Hurley’s military decorations included the Air Force Commendation Medal with oak leaf cluster, Legion of Merit with oak leaf cluster, Republic of Vietnam Gallantry Cross with Device, and Vietnam Service Medal with two bronze stars.

Hurley graduated summa cum laude from St. John’s University in 1950 and received its President's medal in 1990. While serving in the Air Force, he received a master’s degree and a Ph.D in history at Princeton University in preparation for his initial assignment to teach at the Air Force Academy from 1958 to 1963.  During his first tour at the Academy, he expanded his Ph.D. dissertation, Billy Mitchell Crusader for Airpower. Initially, published in 1964 and revised in 1975, his book is still considered to be the definitive scholarly treatment of the topic and was reissued by Indiana University Press in 2006.  He also wrote numerous articles and reviews for books and other scholarly publications.

Hurley was both a Guggenheim Fellow and a Fellow in the Eisenhower Institute of the Smithsonian Institution. He served as chairman of the Advisory Committee to the Secretary of the Air Force on the Air Force Historical Program; trustee of the American Military Institute; trustee of the U.S. Commission, Military History; director of the American Committee, History of Second World War; trustee of the Air Force Historical Foundation; trustee, Falcon Foundation, USAF Academy; and trustee, Air Force Historical Foundation.

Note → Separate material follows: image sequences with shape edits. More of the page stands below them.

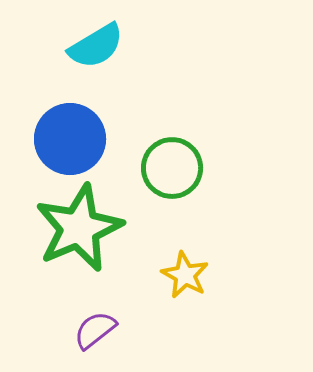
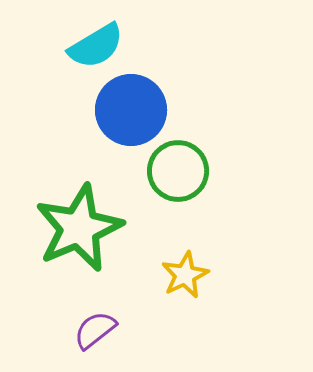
blue circle: moved 61 px right, 29 px up
green circle: moved 6 px right, 3 px down
yellow star: rotated 18 degrees clockwise
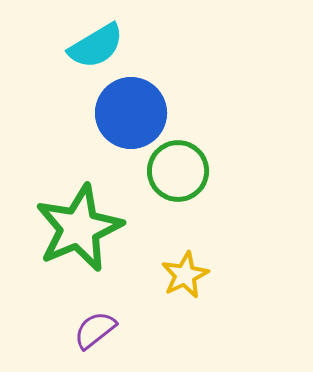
blue circle: moved 3 px down
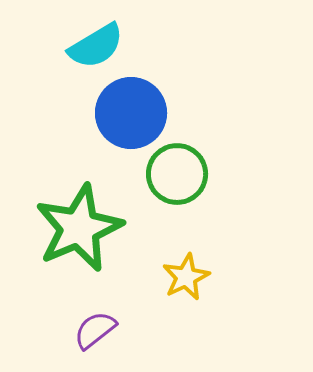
green circle: moved 1 px left, 3 px down
yellow star: moved 1 px right, 2 px down
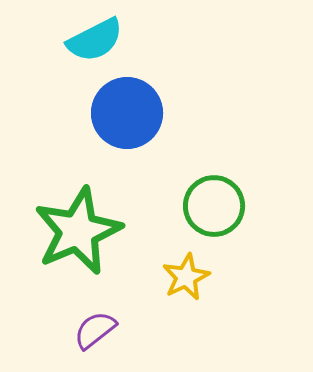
cyan semicircle: moved 1 px left, 6 px up; rotated 4 degrees clockwise
blue circle: moved 4 px left
green circle: moved 37 px right, 32 px down
green star: moved 1 px left, 3 px down
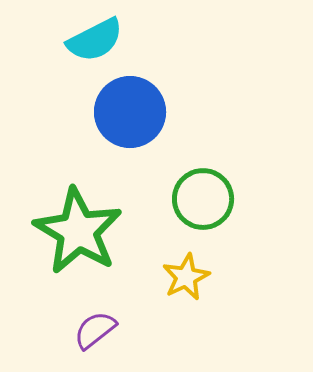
blue circle: moved 3 px right, 1 px up
green circle: moved 11 px left, 7 px up
green star: rotated 18 degrees counterclockwise
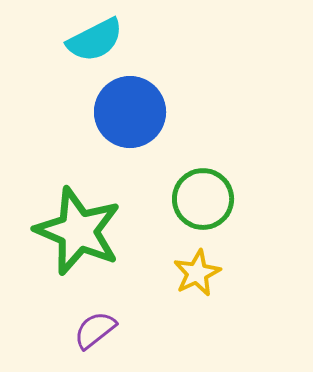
green star: rotated 8 degrees counterclockwise
yellow star: moved 11 px right, 4 px up
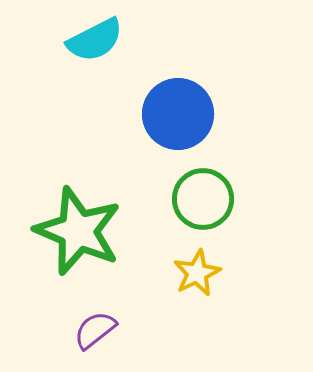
blue circle: moved 48 px right, 2 px down
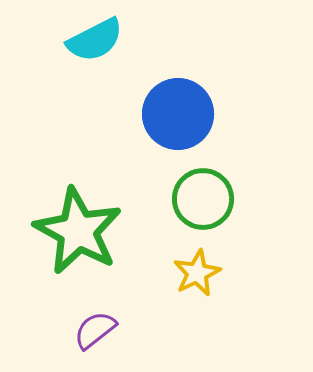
green star: rotated 6 degrees clockwise
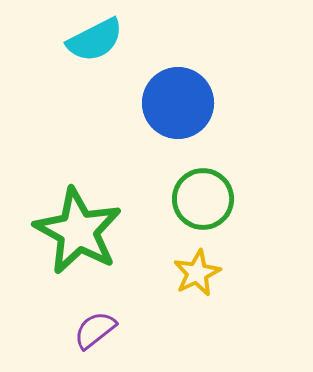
blue circle: moved 11 px up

Throughout both of his careers, Hurley had the reputation of not only using his own talents to the maximum, but also inspiring exceptional enthusiasm in others to do the same. The officers in his history department at the Academy presented him with a picture of a desk overflowing with work that said “Where the action is” and signed it “We do the work of 500 men.”

A dedicated leader

Hurley equally loved his time at UNT and was extraordinarily committed to the university. It was the job he had always dreamed of and found his experience in the military (and in particular at the Air Force Academy) as ideal preparation for it. On multiple occasions, he was approached regarding becoming president or chancellor of other institutions. However, he declined to even consider them. At one point in his tenure, the UNT System Board of Regents demanded that he accept a pay raise, though the institution lacked the funds for a more broadly shared increase in faculty pay. Hurley’s response was to donate the incremental compensation that he received back to UNT to fund scholarships for deserving students.

In lieu of flowers, the family requests that contributions be made to one of the following organizations: the Alzheimer’s Disease Center at the University of Texas Southwestern Medical Center, Falcon Foundation or the Alfred and Johanna Military History Seminar at UNT.